Gradient-Free Privacy Leakage in Federated Language Models through Selective Weight Tampering
This addresses privacy risks for users of federated learning in sensitive applications like healthcare, though it is incremental as it builds on known vulnerabilities.
The paper tackles privacy leakage in federated language models by showing that intermediate model snapshots and selective weight tampering by malicious participants can increase leakage without gradient access, achieving up to 71% private data reconstruction and a 29% boost in membership inference recall.
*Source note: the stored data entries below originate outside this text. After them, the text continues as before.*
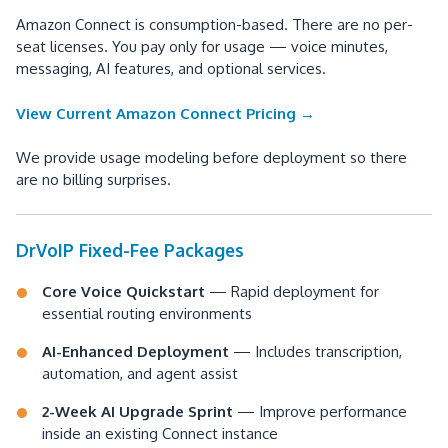
Amazon Connect is consumption-based. There are no per-
seat licenses. You pay only for usage — voice minutes,
messaging, AI features, and optional services.
View Current Amazon Connect Pricing →
We provide usage modeling before deployment so there
are no billing surprises.
DrVoIP Fixed-Fee Packages
Core Voice Quickstart
— Rapid deployment for
essential routing environments
AI-Enhanced Deployment
— Includes transcription,
automation, and agent assist
2-Week AI Upgrade Sprint
— Improve performance
inside an existing Connect instance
Federated learning (FL) has become a key component in various language modeling applications such as machine translation, next-word prediction, and medical record analysis. These applications are trained on datasets from many FL participants that often include privacy-sensitive data, such as healthcare records, phone/credit card numbers, login credentials, etc. Although FL enables computation without necessitating clients to share their raw data, existing works show that privacy leakage is still probable in federated language models. In this paper, we present two novel findings on the leakage of privacy-sensitive user data from federated large language models without requiring access to gradients. Firstly, we make a key observation that model snapshots from the intermediate rounds in FL can cause greater privacy leakage than the final trained model. Secondly, we identify that a malicious FL participant can aggravate the leakage by tampering with the model's selective weights that are responsible for memorizing the sensitive training data of some other clients, even without any cooperation from the server. Our best-performing method increases the membership inference recall by 29% and achieves up to 71% private data reconstruction, evidently outperforming existing attacks that consider much stronger adversary capabilities. Lastly, we recommend a balanced suite of techniques for an FL client to defend against such privacy risk.